- **ASSIGNED TASK**
Since the pictures are not wanted, copy only the text of every record exactly.

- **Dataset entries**
····················

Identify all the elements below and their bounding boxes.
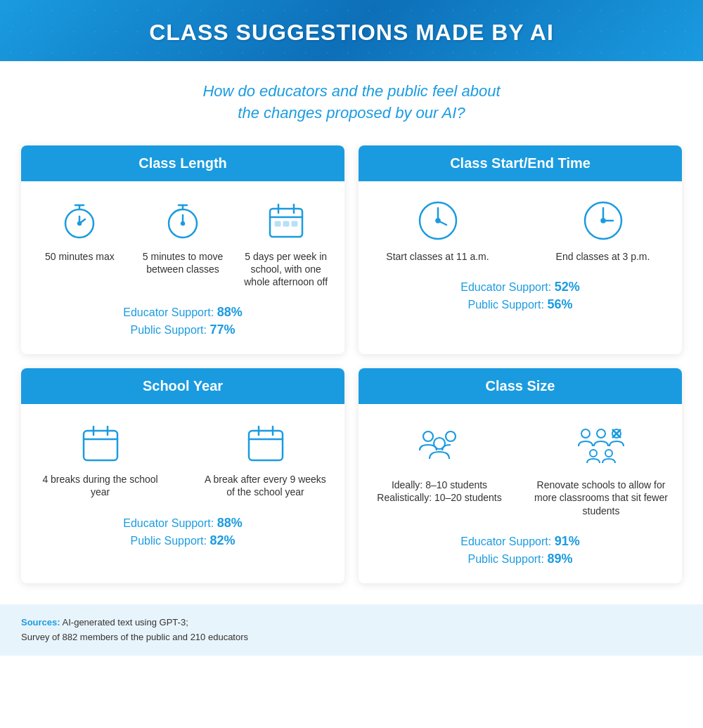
- icons-row-school-year: 4 breaks during the school year A break …: [35, 421, 330, 498]
- header-title: CLASS SUGGESTIONS MADE BY AI: [28, 20, 675, 46]
- svg-point-40: [590, 450, 597, 457]
- card-title-school-year: School Year: [143, 378, 223, 394]
- svg-rect-15: [275, 221, 280, 226]
- public-support-class-start-end: Public Support: 56%: [460, 297, 579, 312]
- icon-item-5min: 5 minutes to move between classes: [138, 198, 228, 289]
- icon-item-renovate: Renovate schools to allow for more class…: [534, 421, 668, 517]
- card-school-year: School Year 4 breaks during the school y…: [21, 368, 344, 583]
- group-large-icon: [576, 421, 626, 472]
- public-support-class-length: Public Support: 77%: [123, 323, 242, 337]
- svg-point-21: [436, 219, 439, 222]
- header: CLASS SUGGESTIONS MADE BY AI: [0, 0, 703, 61]
- card-body-class-size: Ideally: 8–10 students Realistically: 10…: [359, 404, 682, 583]
- public-support-class-size: Public Support: 89%: [460, 552, 579, 566]
- card-header-class-length: Class Length: [21, 145, 344, 181]
- educator-support-class-size: Educator Support: 91%: [460, 534, 579, 549]
- label-start-11: Start classes at 11 a.m.: [386, 250, 489, 263]
- icon-item-4breaks: 4 breaks during the school year: [35, 421, 165, 498]
- card-header-class-start-end: Class Start/End Time: [359, 145, 682, 181]
- card-body-class-start-end: Start classes at 11 a.m. End classes at …: [359, 181, 682, 329]
- icons-row-class-length: 50 minutes max 5 minutes to move between…: [35, 198, 330, 289]
- calendar-icon-3: [243, 421, 288, 466]
- svg-point-10: [181, 222, 184, 225]
- card-class-length: Class Length: [21, 145, 344, 355]
- timer-icon-2: [160, 198, 205, 243]
- support-stats-class-length: Educator Support: 88% Public Support: 77…: [123, 305, 242, 340]
- card-class-size: Class Size: [359, 368, 682, 583]
- label-4breaks: 4 breaks during the school year: [35, 473, 165, 498]
- svg-rect-30: [249, 431, 283, 460]
- icon-item-5days: 5 days per week in school, with one whol…: [241, 198, 330, 289]
- icon-item-ideal-size: Ideally: 8–10 students Realistically: 10…: [373, 421, 506, 517]
- icon-item-end-3: End classes at 3 p.m.: [538, 198, 668, 263]
- label-end-3: End classes at 3 p.m.: [556, 250, 650, 263]
- icons-row-class-size: Ideally: 8–10 students Realistically: 10…: [373, 421, 668, 517]
- svg-point-41: [605, 450, 612, 457]
- cards-grid: Class Length: [0, 138, 703, 597]
- card-class-start-end: Class Start/End Time Start classes at 11…: [359, 145, 682, 355]
- svg-point-25: [601, 219, 605, 222]
- card-body-school-year: 4 breaks during the school year A break …: [21, 404, 344, 564]
- label-5min: 5 minutes to move between classes: [138, 250, 228, 275]
- svg-rect-16: [283, 221, 289, 226]
- public-support-school-year: Public Support: 82%: [123, 533, 242, 548]
- support-stats-class-start-end: Educator Support: 52% Public Support: 56…: [460, 280, 579, 315]
- card-header-class-size: Class Size: [359, 368, 682, 404]
- svg-point-36: [434, 438, 445, 449]
- footer-sources: Sources: AI-generated text using GPT-3;S…: [21, 616, 682, 645]
- support-stats-class-size: Educator Support: 91% Public Support: 89…: [460, 534, 579, 569]
- svg-point-34: [423, 431, 433, 441]
- svg-point-37: [581, 429, 590, 438]
- card-title-class-start-end: Class Start/End Time: [450, 155, 591, 171]
- icon-item-50min: 50 minutes max: [35, 198, 124, 289]
- icon-item-start-11: Start classes at 11 a.m.: [373, 198, 503, 263]
- label-renovate: Renovate schools to allow for more class…: [534, 479, 668, 517]
- svg-rect-26: [84, 431, 117, 460]
- label-5days: 5 days per week in school, with one whol…: [241, 250, 330, 289]
- group-small-icon: [414, 421, 465, 472]
- educator-support-class-length: Educator Support: 88%: [123, 305, 242, 320]
- icons-row-class-start-end: Start classes at 11 a.m. End classes at …: [373, 198, 668, 263]
- card-title-class-length: Class Length: [138, 155, 227, 171]
- svg-point-5: [78, 222, 81, 225]
- footer: Sources: AI-generated text using GPT-3;S…: [0, 604, 703, 656]
- subtitle-section: How do educators and the public feel abo…: [0, 61, 703, 138]
- label-ideal-size: Ideally: 8–10 students Realistically: 10…: [377, 479, 501, 504]
- timer-icon-1: [57, 198, 102, 243]
- calendar-icon-1: [264, 198, 309, 243]
- card-header-school-year: School Year: [21, 368, 344, 404]
- icon-item-9weeks: A break after every 9 weeks of the schoo…: [200, 421, 330, 498]
- sources-label: Sources:: [21, 617, 60, 628]
- clock-icon-1: [415, 198, 460, 243]
- svg-rect-17: [292, 221, 297, 226]
- label-50min: 50 minutes max: [45, 250, 115, 263]
- label-9weeks: A break after every 9 weeks of the schoo…: [200, 473, 330, 498]
- clock-icon-2: [581, 198, 626, 243]
- subtitle-text: How do educators and the public feel abo…: [42, 81, 661, 124]
- educator-support-school-year: Educator Support: 88%: [123, 516, 242, 531]
- support-stats-school-year: Educator Support: 88% Public Support: 82…: [123, 516, 242, 551]
- card-title-class-size: Class Size: [486, 378, 555, 394]
- calendar-icon-2: [78, 421, 123, 466]
- educator-support-class-start-end: Educator Support: 52%: [460, 280, 579, 294]
- svg-point-38: [597, 429, 605, 438]
- svg-point-35: [446, 431, 456, 441]
- card-body-class-length: 50 minutes max 5 minutes to move between…: [21, 181, 344, 355]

····················

- **OUTPUT FOR THIS TASK**
Identify all the elements below and their bounding boxes.
- icons-row-school-year: 4 breaks during the school year A break …: [35, 421, 330, 498]
- header-title: CLASS SUGGESTIONS MADE BY AI: [28, 20, 675, 46]
- svg-point-40: [590, 450, 597, 457]
- card-title-school-year: School Year: [143, 378, 223, 394]
- svg-rect-15: [275, 221, 280, 226]
- public-support-class-start-end: Public Support: 56%: [460, 297, 579, 312]
- icon-item-5min: 5 minutes to move between classes: [138, 198, 228, 289]
- icon-item-renovate: Renovate schools to allow for more class…: [534, 421, 668, 517]
- card-school-year: School Year 4 breaks during the school y…: [21, 368, 344, 583]
- group-large-icon: [576, 421, 626, 472]
- public-support-class-length: Public Support: 77%: [123, 323, 242, 337]
- svg-point-21: [436, 219, 439, 222]
- header: CLASS SUGGESTIONS MADE BY AI: [0, 0, 703, 61]
- card-body-class-size: Ideally: 8–10 students Realistically: 10…: [359, 404, 682, 583]
- public-support-class-size: Public Support: 89%: [460, 552, 579, 566]
- card-header-class-length: Class Length: [21, 145, 344, 181]
- educator-support-class-size: Educator Support: 91%: [460, 534, 579, 549]
- label-start-11: Start classes at 11 a.m.: [386, 250, 489, 263]
- icon-item-4breaks: 4 breaks during the school year: [35, 421, 165, 498]
- card-header-class-start-end: Class Start/End Time: [359, 145, 682, 181]
- card-body-class-start-end: Start classes at 11 a.m. End classes at …: [359, 181, 682, 329]
- icons-row-class-length: 50 minutes max 5 minutes to move between…: [35, 198, 330, 289]
- calendar-icon-3: [243, 421, 288, 466]
- svg-point-10: [181, 222, 184, 225]
- card-class-length: Class Length: [21, 145, 344, 355]
- timer-icon-2: [160, 198, 205, 243]
- support-stats-class-length: Educator Support: 88% Public Support: 77…: [123, 305, 242, 340]
- card-class-size: Class Size: [359, 368, 682, 583]
- label-4breaks: 4 breaks during the school year: [35, 473, 165, 498]
- svg-rect-30: [249, 431, 283, 460]
- icon-item-5days: 5 days per week in school, with one whol…: [241, 198, 330, 289]
- icon-item-ideal-size: Ideally: 8–10 students Realistically: 10…: [373, 421, 506, 517]
- icon-item-end-3: End classes at 3 p.m.: [538, 198, 668, 263]
- label-end-3: End classes at 3 p.m.: [556, 250, 650, 263]
- icons-row-class-size: Ideally: 8–10 students Realistically: 10…: [373, 421, 668, 517]
- svg-point-41: [605, 450, 612, 457]
- cards-grid: Class Length: [0, 138, 703, 597]
- card-class-start-end: Class Start/End Time Start classes at 11…: [359, 145, 682, 355]
- svg-point-25: [601, 219, 605, 222]
- card-body-school-year: 4 breaks during the school year A break …: [21, 404, 344, 564]
- label-5min: 5 minutes to move between classes: [138, 250, 228, 275]
- svg-rect-16: [283, 221, 289, 226]
- public-support-school-year: Public Support: 82%: [123, 533, 242, 548]
- support-stats-class-start-end: Educator Support: 52% Public Support: 56…: [460, 280, 579, 315]
- card-header-class-size: Class Size: [359, 368, 682, 404]
- svg-point-36: [434, 438, 445, 449]
- footer-sources: Sources: AI-generated text using GPT-3;S…: [21, 616, 682, 645]
- support-stats-class-size: Educator Support: 91% Public Support: 89…: [460, 534, 579, 569]
- svg-point-34: [423, 431, 433, 441]
- svg-point-37: [581, 429, 590, 438]
- card-title-class-start-end: Class Start/End Time: [450, 155, 591, 171]
- icon-item-50min: 50 minutes max: [35, 198, 124, 289]
- icon-item-start-11: Start classes at 11 a.m.: [373, 198, 503, 263]
- label-renovate: Renovate schools to allow for more class…: [534, 479, 668, 517]
- svg-rect-26: [84, 431, 117, 460]
- label-5days: 5 days per week in school, with one whol…: [241, 250, 330, 289]
- group-small-icon: [414, 421, 465, 472]
- educator-support-class-length: Educator Support: 88%: [123, 305, 242, 320]
- icons-row-class-start-end: Start classes at 11 a.m. End classes at …: [373, 198, 668, 263]
- card-title-class-length: Class Length: [138, 155, 227, 171]
- svg-point-5: [78, 222, 81, 225]
- footer: Sources: AI-generated text using GPT-3;S…: [0, 604, 703, 656]
- subtitle-section: How do educators and the public feel abo…: [0, 61, 703, 138]
- label-ideal-size: Ideally: 8–10 students Realistically: 10…: [377, 479, 501, 504]
- timer-icon-1: [57, 198, 102, 243]
- calendar-icon-1: [264, 198, 309, 243]
- card-header-school-year: School Year: [21, 368, 344, 404]
- icon-item-9weeks: A break after every 9 weeks of the schoo…: [200, 421, 330, 498]
- sources-label: Sources:: [21, 617, 60, 628]
- clock-icon-1: [415, 198, 460, 243]
- svg-rect-17: [292, 221, 297, 226]
- label-50min: 50 minutes max: [45, 250, 115, 263]
- label-9weeks: A break after every 9 weeks of the schoo…: [200, 473, 330, 498]
- clock-icon-2: [581, 198, 626, 243]
- subtitle-text: How do educators and the public feel abo…: [42, 81, 661, 124]
- educator-support-school-year: Educator Support: 88%: [123, 516, 242, 531]
- support-stats-school-year: Educator Support: 88% Public Support: 82…: [123, 516, 242, 551]
- card-title-class-size: Class Size: [486, 378, 555, 394]
- calendar-icon-2: [78, 421, 123, 466]
- educator-support-class-start-end: Educator Support: 52%: [460, 280, 579, 294]
- svg-point-38: [597, 429, 605, 438]
- svg-point-35: [446, 431, 456, 441]
- card-body-class-length: 50 minutes max 5 minutes to move between…: [21, 181, 344, 355]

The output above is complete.